Saved data entries
○ ○ ○ ○
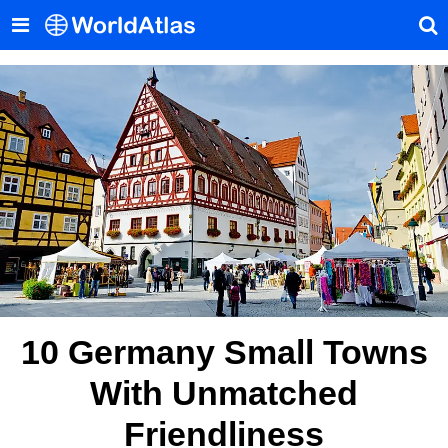
10 Germany Small Towns
With Unmatched
Friendliness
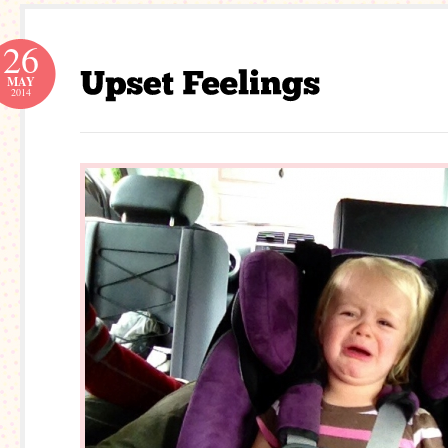
26
MAY
2014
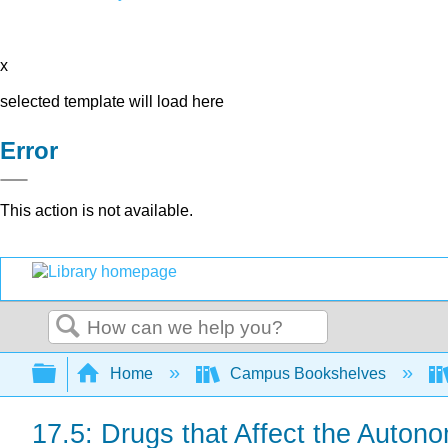
x
selected template will load here
Error
This action is not available.
Search
Expand/collapse global hierarchy
Home
Campus Bookshelves
17.5: Drugs that Affect the Auton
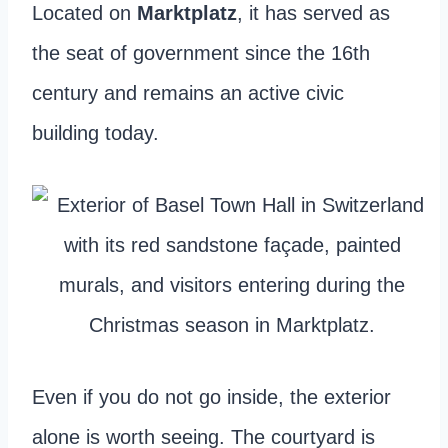
Located on
Marktplatz
, it has served as
the seat of government since the 16th
century and remains an active civic
building today.
Even if you do not go inside, the exterior
alone is worth seeing. The courtyard is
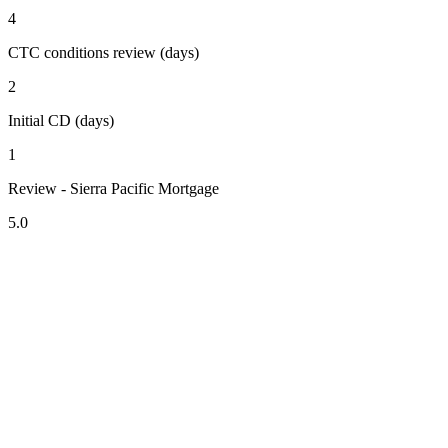
4
CTC conditions review (days)
2
Initial CD (days)
1
Review - Sierra Pacific Mortgage
5.0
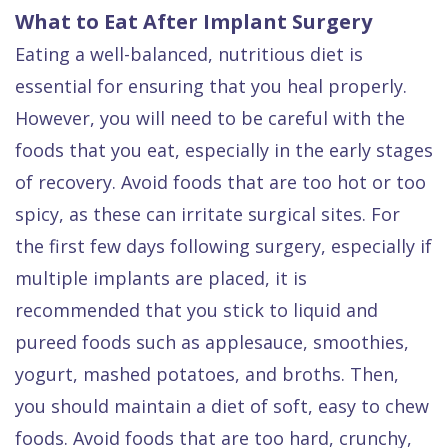
What to Eat After Implant Surgery
Eating a well-balanced, nutritious diet is
essential for ensuring that you heal properly.
However, you will need to be careful with the
foods that you eat, especially in the early stages
of recovery. Avoid foods that are too hot or too
spicy, as these can irritate surgical sites. For
the first few days following surgery, especially if
multiple implants are placed, it is
recommended that you stick to liquid and
pureed foods such as applesauce, smoothies,
yogurt, mashed potatoes, and broths. Then,
you should maintain a diet of soft, easy to chew
foods. Avoid foods that are too hard, crunchy,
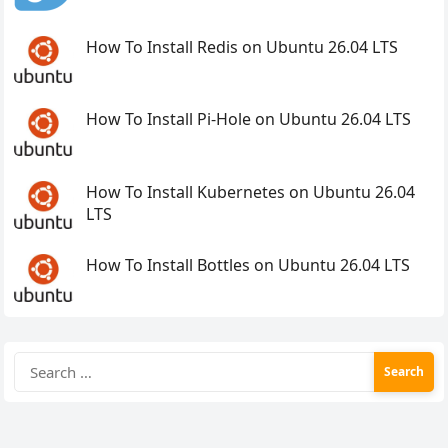
How To Install Redis on Ubuntu 26.04 LTS
How To Install Pi-Hole on Ubuntu 26.04 LTS
How To Install Kubernetes on Ubuntu 26.04
LTS
How To Install Bottles on Ubuntu 26.04 LTS
Search
for:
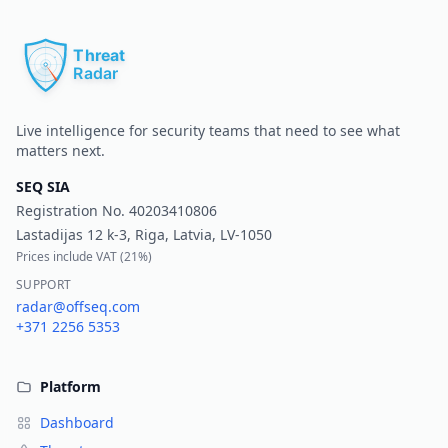
Pr
Live intelligence for security teams that need to see what
matters next.
SEQ SIA
Registration No.
40203410806
Lastadijas 12 k-3, Riga, Latvia, LV-1050
Prices include VAT (
21%
)
SUPPORT
radar@offseq.com
+371 2256 5353
Platform
Dashboard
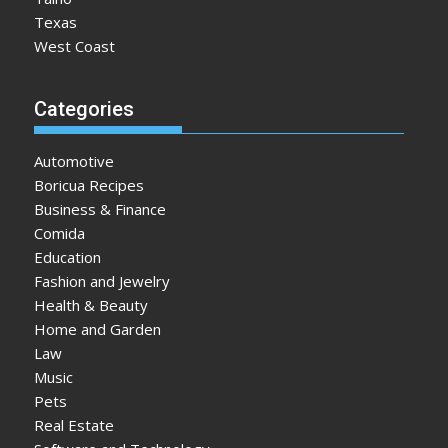
Texas
West Coast
Categories
Automotive
Boricua Recipes
Business & Finance
Comida
Education
Fashion and Jewelry
Health & Beauty
Home and Garden
Law
Music
Pets
Real Estate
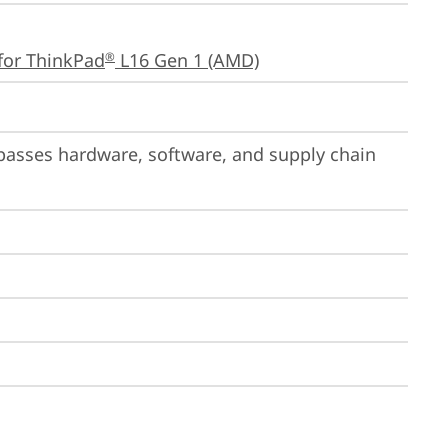
for ThinkPad
 L16 Gen 1 (AMD)
®
passes hardware, software, and supply chain 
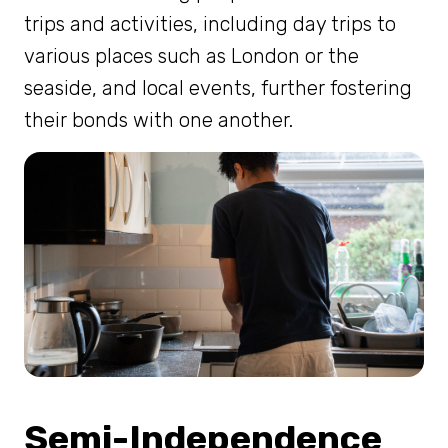
trips and activities, including day trips to
various places such as London or the
seaside, and local events, further fostering
their bonds with one another.
Semi-Independence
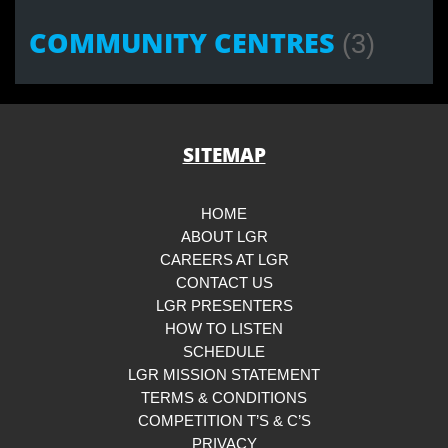
COMMUNITY CENTRES
(3)
SITEMAP
HOME
ABOUT LGR
CAREERS AT LGR
CONTACT US
LGR PRESENTERS
HOW TO LISTEN
SCHEDULE
LGR MISSION STATEMENT
TERMS & CONDITIONS
COMPETITION T’S & C’S
PRIVACY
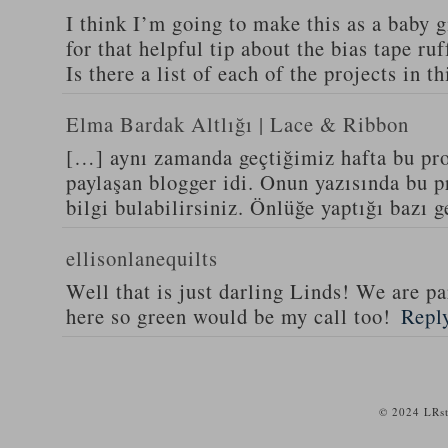
I think I’m going to make this as a baby g
for that helpful tip about the bias tape ruf
Is there a list of each of the projects in 
Elma Bardak Altlığı | Lace & Ribbon
[…] aynı zamanda geçtiğimiz hafta bu proj
paylaşan blogger idi. Onun yazısında bu pro
bilgi bulabilirsiniz. Önlüğe yaptığı bazı 
ellisonlanequilts
Well that is just darling Linds! We are pa
here so green would be my call too!
Repl
© 2024 LRst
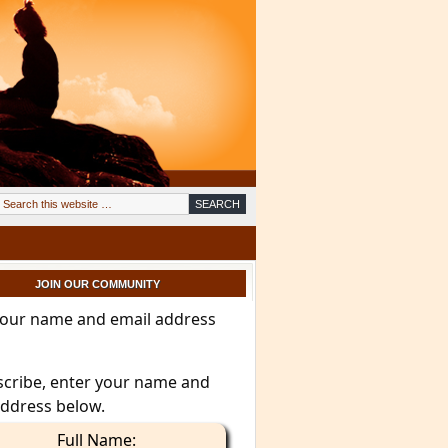
JOIN OUR COMMUNITY
your name and email address
scribe, enter your name and
address below.
Full Name:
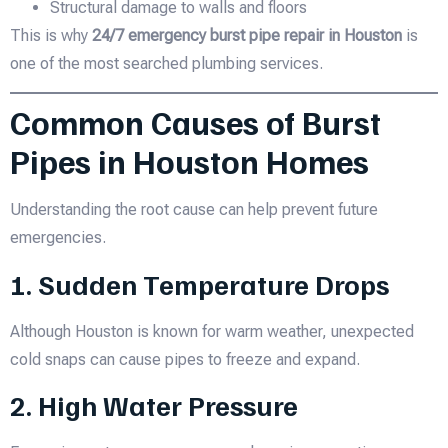
Structural damage to walls and floors
This is why
24/7 emergency burst pipe repair in Houston
is
one of the most searched plumbing services.
Common Causes of Burst
Pipes in Houston Homes
Understanding the root cause can help prevent future
emergencies.
1. Sudden Temperature Drops
Although Houston is known for warm weather, unexpected
cold snaps can cause pipes to freeze and expand.
2. High Water Pressure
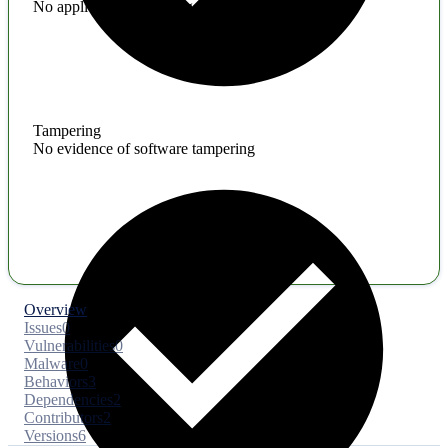
No application hardening issues
Tampering
No evidence of software tampering
Overview
Issues
0
Vulnerabilities
0
Malware
0
Behaviors
3
Dependencies
2
Contributors
2
Versions
6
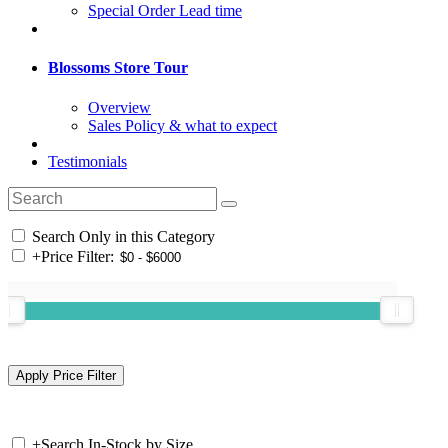
Special Order Lead time
Blossoms Store Tour
Overview
Sales Policy & what to expect
Testimonials
Search Only in this Category
+
Price Filter:
+
Search In-Stock by Size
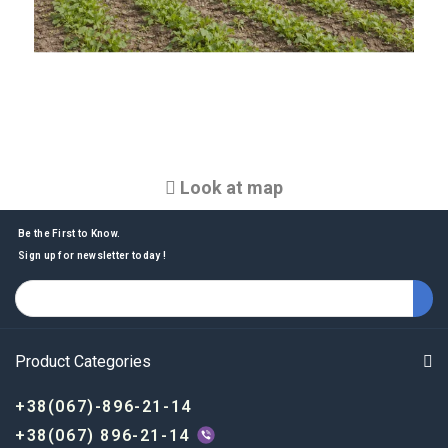
Look at map
Be the First to Know.
Sign up for newsletter today !
Product Categories
+38(067)-896-21-14
+38(067) 896-21-14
○ ○ ○ ○
Set down word for word the lines from the opening of the entries above through the line that contains "40203410806", and omit every picture.

10 Germany Small Towns
With Unmatched
Friendliness
26
MAY
2014
x
selected template will load here
Error
This action is not available.
Search
Expand/collapse global hierarchy
Home
Campus Bookshelves
17.5: Drugs that Affect the Auton
Located on
Marktplatz
, it has served as
the seat of government since the 16th
century and remains an active civic
building today.
Even if you do not go inside, the exterior
alone is worth seeing. The courtyard is
4
CTC conditions review (days)
2
Initial CD (days)
1
Review - Sierra Pacific Mortgage
5.0
What to Eat After Implant Surgery
Eating a well-balanced, nutritious diet is
essential for ensuring that you heal properly.
However, you will need to be careful with the
foods that you eat, especially in the early stages
of recovery. Avoid foods that are too hot or too
spicy, as these can irritate surgical sites. For
the first few days following surgery, especially if
multiple implants are placed, it is
recommended that you stick to liquid and
pureed foods such as applesauce, smoothies,
yogurt, mashed potatoes, and broths. Then,
you should maintain a diet of soft, easy to chew
foods. Avoid foods that are too hard, crunchy,
How To Install Redis on Ubuntu 26.04 LTS
How To Install Pi-Hole on Ubuntu 26.04 LTS
How To Install Kubernetes on Ubuntu 26.04
LTS
How To Install Bottles on Ubuntu 26.04 LTS
Search
for:
Pr
Live intelligence for security teams that need to see what
matters next.
SEQ SIA
Registration No.
40203410806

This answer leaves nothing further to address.